You are viewing a plain text version of this content. The canonical link for it is here.
Posted to commits@spark.apache.org by we...@apache.org on 2019/02/14 06:57:45 UTC

[spark] branch master updated: [SPARK-26851][SQL] Fix double-checked locking in CachedRDDBuilder

This is an automated email from the ASF dual-hosted git repository.
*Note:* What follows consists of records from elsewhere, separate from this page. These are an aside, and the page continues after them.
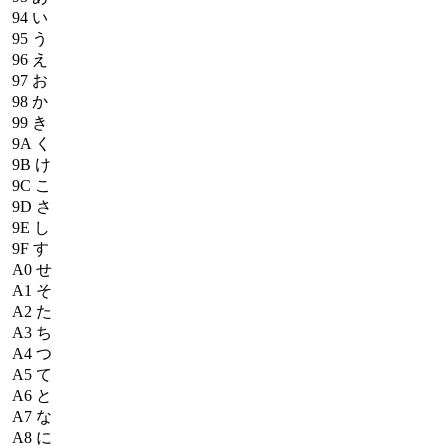
94
い
95
う
96
え
97
お
98
か
99
き
9A
く
9B
け
9C
こ
9D
さ
9E
し
9F
す
A0
せ
A1
そ
A2
た
A3
ち
A4
つ
A5
て
A6
と
A7
な
A8
に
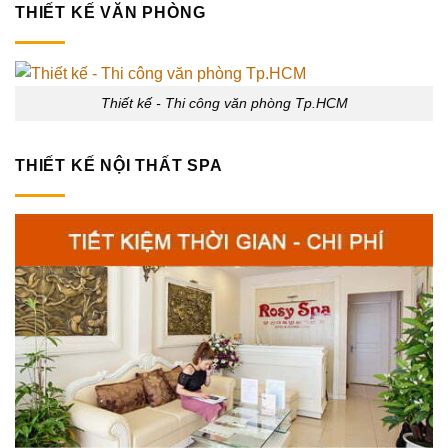
THIẾT KẾ VĂN PHÒNG
Thiết kế - Thi công văn phòng Tp.HCM
THIẾT KẾ NỘI THẤT SPA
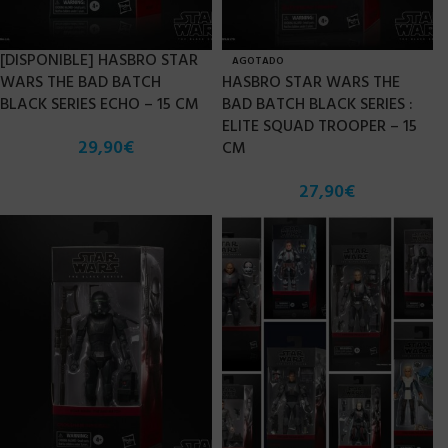
[DISPONIBLE] HASBRO STAR
AGOTADO
WARS THE BAD BATCH
HASBRO STAR WARS THE
BLACK SERIES ECHO – 15 CM
BAD BATCH BLACK SERIES :
ELITE SQUAD TROOPER – 15
29,90
€
CM
27,90
€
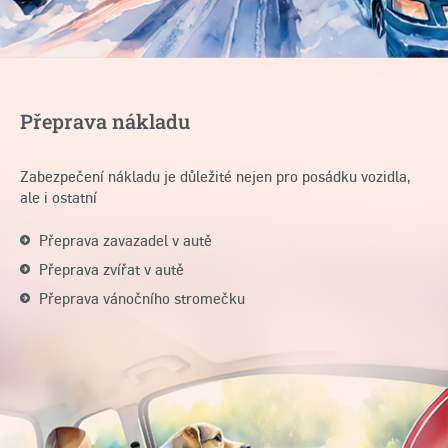
Přeprava nákladu
Zabezpečení nákladu je důležité nejen pro posádku vozidla,
ale i ostatní
Přeprava zavazadel v autě
Přeprava zvířat v autě
Přeprava vánočního stromečku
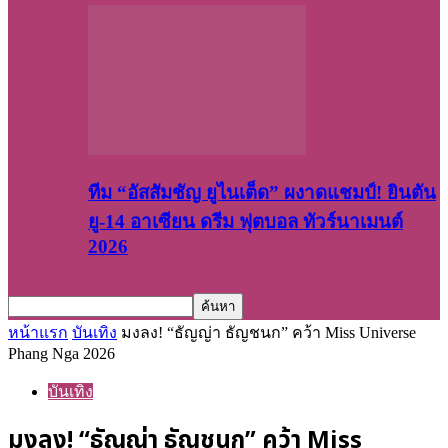
ทีม “อัสสัมชัญ ยูไนเต็ด” ผงาดแชมป์! ยินตัน
ยู-14 อาเซียน ดรีม ฟุตบอล ทัวร์นาเมนต์
2026
หน้าแรก
บันเทิง
มงลง! “ธัญญ่า ธัญชนก” คว้า Miss Universe
Phang Nga 2026
บันเทิง
มงลง! “ธัญญ่า ธัญชนก” คว้า Miss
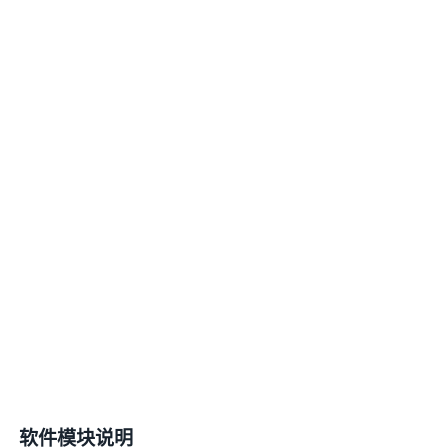
5
0
H
z
的
速
率
发
送
数
据
到
上
位
机
。
软件模块说明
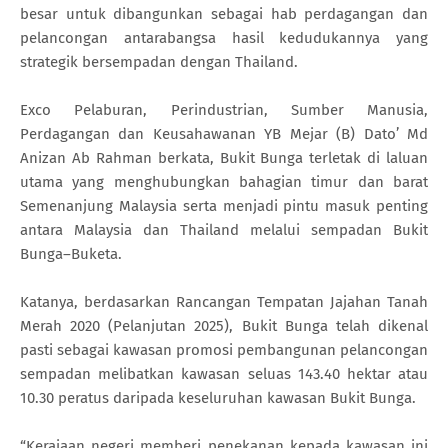
besar untuk dibangunkan sebagai hab perdagangan dan
pelancongan antarabangsa hasil kedudukannya yang
strategik bersempadan dengan Thailand.
Exco Pelaburan, Perindustrian, Sumber Manusia,
Perdagangan dan Keusahawanan YB Mejar (B) Dato’ Md
Anizan Ab Rahman berkata, Bukit Bunga terletak di laluan
utama yang menghubungkan bahagian timur dan barat
Semenanjung Malaysia serta menjadi pintu masuk penting
antara Malaysia dan Thailand melalui sempadan Bukit
Bunga–Buketa.
Katanya, berdasarkan Rancangan Tempatan Jajahan Tanah
Merah 2020 (Pelanjutan 2025), Bukit Bunga telah dikenal
pasti sebagai kawasan promosi pembangunan pelancongan
sempadan melibatkan kawasan seluas 143.40 hektar atau
10.30 peratus daripada keseluruhan kawasan Bukit Bunga.
“Kerajaan negeri memberi penekanan kepada kawasan ini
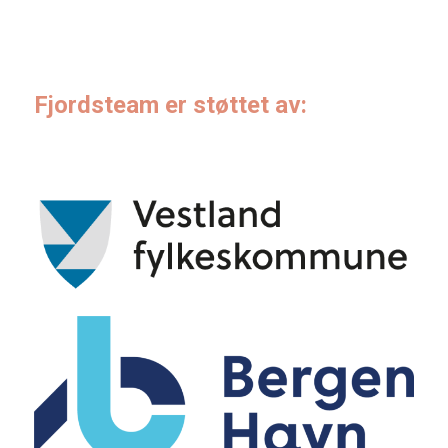
Fjordsteam er støttet av:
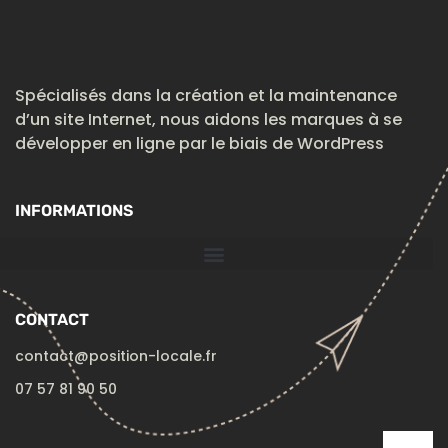
Spécialisés dans la création et la maintenance
d’un site Internet, nous aidons les marques à se
développer en ligne par le biais de WordPress
INFORMATIONS
CONTACT
contact@position-locale.fr
07 57 81 90 50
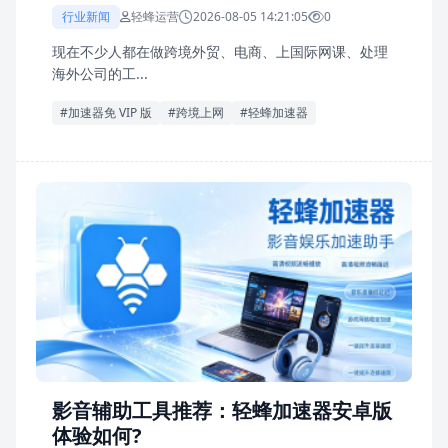
行业新闻
轻蜂运营
2026-08-05 14:21:05
0
现在不少人都在做跨境外贸、电商、上国际网课、处理
海外公司的工...
#加速器免 VIP 版
#跨境上网
#轻蜂加速器
影音辅助工具推荐：轻蜂加速器安卓版
体验如何?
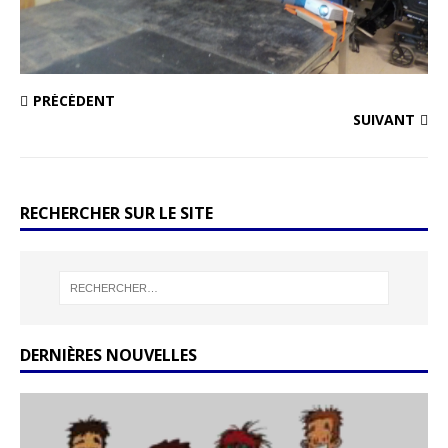
PRÉCÉDENT
SUIVANT
RECHERCHER SUR LE SITE
DERNIÈRES NOUVELLES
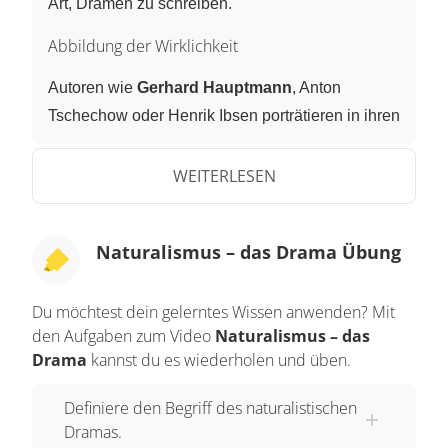
Art, Dramen zu schreiben.
Abbildung der Wirklichkeit
Autoren wie
Gerhard Hauptmann
, Anton
Tschechow oder Henrik Ibsen porträtieren in ihren
Werken
Bildungsbürger
, Arbeiter und Diener,
immer versucht, die Wirklichkeit genau
WEITERLESEN
abzubilden. Doch was genau ist das Besondere
am Drama des
Naturalismus
? Wir werden dieser
Naturalismus – das Drama Übung
Frage etwas genauer nachgehen.
Eine neue Arbeiterklasse entsteht
Du möchtest dein gelerntes Wissen anwenden? Mit
den Aufgaben zum Video
Naturalismus – das
Versuchten
Stücke
bis ins 19. Jahrhundert hinein
Drama
kannst du es wiederholen und üben.
noch eine
Fabel
, also eine lehrreiche Geschichte,
zu erzählen, mit Sagengestalten, fantastischen
Definiere den Begriff des naturalistischen
Wesen oder gar mitwirkenden
Göttern
, so
Dramas.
wenchen pushed a commit to branch master
in repository https://gitbox.apache.org/repos/asf/spark.git


The following commit(s) were added to refs/heads/master by this push:
     new f34b872  [SPARK-26851][SQL] Fix double-checked locking in CachedRDDBuilder
f34b872 is described below

commit f34b872aed0040d120c54b704edf80e75cfe815e
Author: Bruce Robbins <be...@gmail.com>
AuthorDate: Thu Feb 14 14:57:25 2019 +0800

    [SPARK-26851][SQL] Fix double-checked locking in CachedRDDBuilder
    
    ## What changes were proposed in this pull request?
    
    According to Brian Goetz et al in Java Concurrency in Practice, the double checked locking pattern has worked since Java 5, but only if the resource is declared volatile:
    
    > Subsequent changes in the JMM (Java 5.0 and later) have enabled DCL to work if resource is made volatile, and the performance impact of this is small since volatile reads are usually only slightly more expensive than nonvolatile reads.
    
    CachedRDDBuilder. cachedColumnBuffers and CachedRDDBuilder.clearCache both use DCL to manage the resource ``_cachedColumnBuffers``. The missing ingredient is that ``_cachedColumnBuffers`` is not volatile.
    
    Because of this, clearCache may see ``_cachedColumnBuffers`` as null, when in fact it is not, and therefore fail to un-cache the RDD. There may be other, more subtle bugs due to visibility issues.
    
    To avoid these issues, this PR makes ``_cachedColumnBuffers`` volatile.
    
    ## How was this patch tested?
    
    - Existing SQL unit tests
    - Existing pyspark-sql tests
    
    Closes #23768 from bersprockets/SPARK-26851.
    
    Authored-by: Bruce Robbins <be...@gmail.com>
    Signed-off-by: Wenchen Fan <we...@databricks.com>
---
 .../org/apache/spark/sql/execution/columnar/InMemoryRelation.scala      | 2 +-
 1 file changed, 1 insertion(+), 1 deletion(-)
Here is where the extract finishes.